インダストリアルな雰囲気でアートが際立つ演出
クララ・リアル・インテリオリスタがアーティストで彫刻家のフアンマ・ノゲラのために、スペインのバダロナにアートギャラリーハウスをデザインした。本プロジェクトの課題のひとつにオーナーの彫刻作品を戦略的にプロジェクトに組み込むという点が課せられた。それは、アートギャラリーの家というコンセプトである。
外観という点では、空間全体にインダストリアルな雰囲気を与え、建物がもつ元々の素材を維持・復元することが必要とされた。無垢のレンガの壁を覆い隠しアーチ型の鉄骨梁の天井を保ったまま、オリジナルの水圧舗装のあるエリアを維持した。
使用されている材料も工業的な雰囲気に沿わせ、コンクリートの黒い鉄板、廃材によるヘリンボーンの床、灰色の冷たさを打ち破るチーク材の家具などを使用。自然光を最大限に取り入れることも本プロジェクトの目的のひとつ。そのため天井にはいくつもの天窓が設けられ、家の奥には中庭がつくられた。
家の中に入ると約120m2の大きなリビング・ダイニングがあり、その中心には高さ6mを超える切妻天井がある。このエリアを設計する際の課題のひとつは、その広さにもかかわらず居心地の良い空間を作り上げることと、家具の配置をルーズにしないことだった。最も注目すべきは、ダイニングテーブルとして使えると同時に屋上へと続く階段の4段目として機能する、特注でデザインされた中央の構造体である。テーブルの天板はベッドルームと同じヘリンボーンの寄木張りで視覚的な連続性をもたらしている。階段は鉄板を曲げたもので、キッチン、入口のウォークインクローゼット、本棚を一体化した家具のデザインにも鉄板が使われている。チーク材を敷き詰め光を取り入れた隙間が「黒の連続性」を打ち消している。
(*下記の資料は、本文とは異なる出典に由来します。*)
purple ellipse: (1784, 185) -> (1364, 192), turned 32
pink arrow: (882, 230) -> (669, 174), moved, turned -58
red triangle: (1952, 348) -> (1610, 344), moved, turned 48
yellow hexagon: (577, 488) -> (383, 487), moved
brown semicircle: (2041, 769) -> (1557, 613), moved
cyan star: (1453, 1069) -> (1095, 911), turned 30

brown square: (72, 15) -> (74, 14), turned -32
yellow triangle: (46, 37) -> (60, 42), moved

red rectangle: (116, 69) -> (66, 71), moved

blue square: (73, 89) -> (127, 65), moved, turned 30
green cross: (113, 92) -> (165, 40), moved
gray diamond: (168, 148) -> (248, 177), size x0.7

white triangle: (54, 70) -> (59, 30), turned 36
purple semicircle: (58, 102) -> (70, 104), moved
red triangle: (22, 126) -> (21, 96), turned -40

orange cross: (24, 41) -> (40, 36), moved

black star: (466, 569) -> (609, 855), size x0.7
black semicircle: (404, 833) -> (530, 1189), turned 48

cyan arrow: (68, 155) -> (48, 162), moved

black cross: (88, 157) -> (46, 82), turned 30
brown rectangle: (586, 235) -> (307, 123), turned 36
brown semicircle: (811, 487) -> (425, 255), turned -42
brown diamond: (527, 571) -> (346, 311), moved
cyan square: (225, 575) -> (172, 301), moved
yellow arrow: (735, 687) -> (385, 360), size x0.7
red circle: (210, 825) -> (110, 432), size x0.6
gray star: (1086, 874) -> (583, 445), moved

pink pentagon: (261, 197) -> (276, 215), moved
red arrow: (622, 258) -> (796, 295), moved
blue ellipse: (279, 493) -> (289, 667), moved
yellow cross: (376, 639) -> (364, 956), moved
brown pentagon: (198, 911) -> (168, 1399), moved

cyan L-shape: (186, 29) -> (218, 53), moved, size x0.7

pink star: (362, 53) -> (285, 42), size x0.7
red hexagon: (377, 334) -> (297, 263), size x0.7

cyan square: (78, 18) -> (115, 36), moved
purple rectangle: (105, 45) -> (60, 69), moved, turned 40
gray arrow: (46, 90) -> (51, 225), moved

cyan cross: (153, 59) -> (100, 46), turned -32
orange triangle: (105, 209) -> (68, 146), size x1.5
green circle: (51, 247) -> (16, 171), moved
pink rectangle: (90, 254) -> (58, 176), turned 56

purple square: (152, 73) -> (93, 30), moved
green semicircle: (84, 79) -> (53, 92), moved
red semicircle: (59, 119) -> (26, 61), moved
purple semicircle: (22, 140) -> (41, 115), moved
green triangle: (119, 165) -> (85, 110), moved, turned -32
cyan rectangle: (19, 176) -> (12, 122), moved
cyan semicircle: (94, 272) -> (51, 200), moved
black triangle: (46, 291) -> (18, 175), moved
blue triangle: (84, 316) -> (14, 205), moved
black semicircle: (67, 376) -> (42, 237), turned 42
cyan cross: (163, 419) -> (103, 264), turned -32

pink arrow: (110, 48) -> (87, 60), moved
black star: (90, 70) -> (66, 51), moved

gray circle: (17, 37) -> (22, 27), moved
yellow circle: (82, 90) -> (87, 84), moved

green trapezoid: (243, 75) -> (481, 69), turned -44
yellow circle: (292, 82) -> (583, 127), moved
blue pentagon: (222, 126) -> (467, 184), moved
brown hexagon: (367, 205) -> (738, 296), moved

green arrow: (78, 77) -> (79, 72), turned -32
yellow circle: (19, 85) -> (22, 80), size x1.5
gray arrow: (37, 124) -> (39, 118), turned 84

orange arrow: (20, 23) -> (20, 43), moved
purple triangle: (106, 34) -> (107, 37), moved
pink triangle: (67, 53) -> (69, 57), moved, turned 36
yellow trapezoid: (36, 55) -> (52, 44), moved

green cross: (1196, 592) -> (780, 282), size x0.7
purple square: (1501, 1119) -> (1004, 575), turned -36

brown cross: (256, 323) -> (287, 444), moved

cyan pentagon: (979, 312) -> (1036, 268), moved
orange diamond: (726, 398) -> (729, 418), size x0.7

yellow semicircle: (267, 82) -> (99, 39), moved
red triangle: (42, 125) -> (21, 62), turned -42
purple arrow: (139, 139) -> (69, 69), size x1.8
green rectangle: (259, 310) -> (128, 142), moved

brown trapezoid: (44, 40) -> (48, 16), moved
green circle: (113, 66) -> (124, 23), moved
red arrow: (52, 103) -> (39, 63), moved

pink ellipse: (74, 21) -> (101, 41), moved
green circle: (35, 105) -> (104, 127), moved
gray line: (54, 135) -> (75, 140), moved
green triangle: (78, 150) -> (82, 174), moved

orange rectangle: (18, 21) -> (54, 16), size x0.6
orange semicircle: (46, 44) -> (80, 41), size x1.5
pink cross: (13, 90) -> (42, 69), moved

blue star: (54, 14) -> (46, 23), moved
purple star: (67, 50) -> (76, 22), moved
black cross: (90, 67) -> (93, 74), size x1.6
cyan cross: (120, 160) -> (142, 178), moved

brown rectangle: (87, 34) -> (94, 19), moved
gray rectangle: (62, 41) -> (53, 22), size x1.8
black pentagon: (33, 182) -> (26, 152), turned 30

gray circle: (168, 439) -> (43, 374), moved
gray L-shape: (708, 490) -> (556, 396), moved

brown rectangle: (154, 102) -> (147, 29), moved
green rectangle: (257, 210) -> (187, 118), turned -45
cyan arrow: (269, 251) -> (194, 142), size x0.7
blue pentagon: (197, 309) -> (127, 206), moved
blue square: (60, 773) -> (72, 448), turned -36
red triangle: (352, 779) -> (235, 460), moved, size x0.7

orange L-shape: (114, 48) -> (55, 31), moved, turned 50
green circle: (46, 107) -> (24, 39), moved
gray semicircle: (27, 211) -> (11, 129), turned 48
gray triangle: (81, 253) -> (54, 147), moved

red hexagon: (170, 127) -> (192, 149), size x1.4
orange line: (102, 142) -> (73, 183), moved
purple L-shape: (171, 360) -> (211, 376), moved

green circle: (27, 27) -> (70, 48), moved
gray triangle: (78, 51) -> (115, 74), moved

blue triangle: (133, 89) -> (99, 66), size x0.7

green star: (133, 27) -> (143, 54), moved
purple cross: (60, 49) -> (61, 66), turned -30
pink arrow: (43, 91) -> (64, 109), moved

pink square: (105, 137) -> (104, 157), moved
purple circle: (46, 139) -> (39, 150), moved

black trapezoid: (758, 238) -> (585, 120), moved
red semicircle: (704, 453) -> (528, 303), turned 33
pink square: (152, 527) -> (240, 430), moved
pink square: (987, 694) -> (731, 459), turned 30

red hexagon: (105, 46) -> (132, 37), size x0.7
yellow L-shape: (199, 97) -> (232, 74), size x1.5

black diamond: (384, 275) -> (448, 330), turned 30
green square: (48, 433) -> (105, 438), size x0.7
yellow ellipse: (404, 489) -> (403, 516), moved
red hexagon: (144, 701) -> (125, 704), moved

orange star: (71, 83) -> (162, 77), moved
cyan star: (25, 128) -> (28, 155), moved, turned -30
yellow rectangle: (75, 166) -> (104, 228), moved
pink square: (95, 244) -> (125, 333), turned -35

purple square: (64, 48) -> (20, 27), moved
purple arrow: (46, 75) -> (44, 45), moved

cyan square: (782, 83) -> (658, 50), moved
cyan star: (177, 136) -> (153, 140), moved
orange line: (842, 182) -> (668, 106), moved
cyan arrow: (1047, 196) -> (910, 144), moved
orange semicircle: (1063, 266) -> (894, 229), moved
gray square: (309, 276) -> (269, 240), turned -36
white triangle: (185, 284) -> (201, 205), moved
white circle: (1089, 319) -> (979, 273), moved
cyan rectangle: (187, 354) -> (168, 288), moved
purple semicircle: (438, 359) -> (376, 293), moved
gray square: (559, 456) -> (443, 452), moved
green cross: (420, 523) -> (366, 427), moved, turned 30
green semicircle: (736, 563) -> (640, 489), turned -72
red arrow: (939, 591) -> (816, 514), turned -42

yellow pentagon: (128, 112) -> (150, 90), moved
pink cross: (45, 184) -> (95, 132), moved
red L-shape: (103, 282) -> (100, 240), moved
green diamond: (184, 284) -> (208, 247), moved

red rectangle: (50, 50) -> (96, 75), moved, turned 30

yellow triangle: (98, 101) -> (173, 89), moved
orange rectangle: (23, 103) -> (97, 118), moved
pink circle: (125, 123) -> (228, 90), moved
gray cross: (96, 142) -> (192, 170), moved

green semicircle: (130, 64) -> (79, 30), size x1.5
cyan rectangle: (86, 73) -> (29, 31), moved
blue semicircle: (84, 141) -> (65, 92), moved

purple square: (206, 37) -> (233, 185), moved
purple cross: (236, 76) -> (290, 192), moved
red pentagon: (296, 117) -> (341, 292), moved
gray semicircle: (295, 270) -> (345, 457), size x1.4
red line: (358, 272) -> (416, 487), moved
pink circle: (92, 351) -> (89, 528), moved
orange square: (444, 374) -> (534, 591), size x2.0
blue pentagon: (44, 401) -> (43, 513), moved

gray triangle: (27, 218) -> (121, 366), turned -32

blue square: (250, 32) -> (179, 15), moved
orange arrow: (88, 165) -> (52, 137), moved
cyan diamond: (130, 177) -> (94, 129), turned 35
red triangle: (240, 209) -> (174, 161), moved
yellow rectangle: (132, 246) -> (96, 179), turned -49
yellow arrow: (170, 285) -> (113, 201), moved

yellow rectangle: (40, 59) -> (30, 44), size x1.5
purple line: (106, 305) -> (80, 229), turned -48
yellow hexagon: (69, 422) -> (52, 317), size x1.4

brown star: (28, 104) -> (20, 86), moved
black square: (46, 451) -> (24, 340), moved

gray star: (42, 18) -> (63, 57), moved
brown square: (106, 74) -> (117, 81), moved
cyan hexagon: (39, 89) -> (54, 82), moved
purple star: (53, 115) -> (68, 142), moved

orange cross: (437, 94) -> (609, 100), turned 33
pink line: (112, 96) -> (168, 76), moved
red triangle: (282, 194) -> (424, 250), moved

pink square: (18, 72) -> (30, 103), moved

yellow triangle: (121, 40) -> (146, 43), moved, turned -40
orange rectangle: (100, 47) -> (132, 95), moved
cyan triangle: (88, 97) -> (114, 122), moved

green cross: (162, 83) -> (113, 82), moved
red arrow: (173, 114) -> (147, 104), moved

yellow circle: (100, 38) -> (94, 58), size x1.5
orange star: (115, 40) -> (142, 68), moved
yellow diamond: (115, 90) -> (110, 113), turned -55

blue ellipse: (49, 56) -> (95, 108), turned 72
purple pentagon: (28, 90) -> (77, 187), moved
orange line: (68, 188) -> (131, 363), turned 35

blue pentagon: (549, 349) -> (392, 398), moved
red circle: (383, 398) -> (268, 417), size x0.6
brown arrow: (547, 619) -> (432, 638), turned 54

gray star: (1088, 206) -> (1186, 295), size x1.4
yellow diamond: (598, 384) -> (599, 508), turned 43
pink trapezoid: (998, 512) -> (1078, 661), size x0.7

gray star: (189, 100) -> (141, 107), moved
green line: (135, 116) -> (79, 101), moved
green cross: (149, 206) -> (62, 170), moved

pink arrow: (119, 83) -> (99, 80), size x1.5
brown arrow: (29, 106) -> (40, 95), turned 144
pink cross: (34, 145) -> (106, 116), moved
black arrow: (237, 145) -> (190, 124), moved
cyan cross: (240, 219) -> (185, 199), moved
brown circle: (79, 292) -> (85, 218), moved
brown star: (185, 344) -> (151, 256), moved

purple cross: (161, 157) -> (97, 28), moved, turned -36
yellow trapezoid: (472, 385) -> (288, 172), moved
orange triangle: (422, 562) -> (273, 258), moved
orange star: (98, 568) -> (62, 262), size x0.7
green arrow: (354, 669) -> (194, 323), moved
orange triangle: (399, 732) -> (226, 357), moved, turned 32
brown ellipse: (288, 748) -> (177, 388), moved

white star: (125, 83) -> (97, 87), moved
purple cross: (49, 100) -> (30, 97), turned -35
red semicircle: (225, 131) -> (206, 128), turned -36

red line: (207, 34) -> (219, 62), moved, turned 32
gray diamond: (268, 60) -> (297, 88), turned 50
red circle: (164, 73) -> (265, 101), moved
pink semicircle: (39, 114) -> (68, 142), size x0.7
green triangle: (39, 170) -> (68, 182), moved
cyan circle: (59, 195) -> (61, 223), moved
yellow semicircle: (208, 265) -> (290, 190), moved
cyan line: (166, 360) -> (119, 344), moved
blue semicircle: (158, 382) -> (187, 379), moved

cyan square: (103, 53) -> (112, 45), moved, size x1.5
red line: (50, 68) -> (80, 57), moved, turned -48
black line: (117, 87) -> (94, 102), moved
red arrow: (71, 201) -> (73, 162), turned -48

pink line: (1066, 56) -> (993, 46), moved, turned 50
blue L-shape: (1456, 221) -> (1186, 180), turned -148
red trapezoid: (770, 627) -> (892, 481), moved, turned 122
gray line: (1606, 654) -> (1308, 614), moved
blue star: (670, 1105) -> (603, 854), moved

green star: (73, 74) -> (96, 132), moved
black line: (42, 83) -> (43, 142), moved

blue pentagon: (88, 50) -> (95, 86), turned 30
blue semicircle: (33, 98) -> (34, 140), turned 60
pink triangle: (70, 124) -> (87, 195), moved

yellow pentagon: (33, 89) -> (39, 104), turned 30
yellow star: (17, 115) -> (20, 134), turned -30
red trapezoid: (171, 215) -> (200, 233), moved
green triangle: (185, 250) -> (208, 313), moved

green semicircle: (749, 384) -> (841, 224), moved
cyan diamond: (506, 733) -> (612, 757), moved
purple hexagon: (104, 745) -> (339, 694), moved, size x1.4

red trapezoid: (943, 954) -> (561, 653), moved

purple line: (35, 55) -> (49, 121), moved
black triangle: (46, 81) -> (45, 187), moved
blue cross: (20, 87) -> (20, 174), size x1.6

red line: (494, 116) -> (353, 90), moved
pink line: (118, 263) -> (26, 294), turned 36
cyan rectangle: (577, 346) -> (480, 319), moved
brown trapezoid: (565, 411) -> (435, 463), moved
リビングの奥、窓の前には、3枚の鉄扉とガラス戸を備えた閉じたギャラリーを設けた。ある種のヴィンテージ感を与えるのが狙いで、オリジナルの油圧式舗装はそのままにランプと吊り下げ式の観葉植物を設置、オーナーの彫刻やアンティーク家具と組み合わせた。リビングルームの向こうにはオーナーの仕事場がそのまま残された。窓に面した洗面所には特注のステンレス製シンクがある。排水口は壁の内側にあり、水栓は天井から出ていて、セメントを敷き詰めた後に羊毛が残した模様と同じものが壁に残されている。
大きなガラスの引き戸はスイートルームへのアクセスとなっており、ドレッシングルーム、ベッドルーム、バスルームエリアが同じ部屋にある。中庭を見渡せるシャワールームとトイレは同じスライドガラスで閉じられており、一方が開いていても、もう一方は閉じる仕様となっている。ベッドの足元には独立型のバスタブが置かれ、カスタムデザインの家具が加わって部屋が完成している。
パティオからは共有バスルームで仕切られた子供部屋に出入りできる。この2つの部屋はロフトにつながっており寝室はその上にある。どちらの部屋にも広いドレッシングルーム、書斎エリア、ソファを置いたくつろげるエリアがある。バスルームは両方の寝室から出入りできる。屋上テラスは全面改装され、人工の屋外デッキが設置され、ステンレス製のプールが設置された。
クララ・レアル
バルセロナのEscola Massanaを卒業し、インテリアデザインと装飾の分野で20年以上の豊富な経験を持つインテリアデザイナー。2019年バダロナにクララ・レアル・インテリオスタ・スタジオを設立し、現在はクリエイティブ・ディレクターを務めている。芸術と工芸全般、特に絵画と陶芸に熱中しており、空いた時間に創作活動を行っている。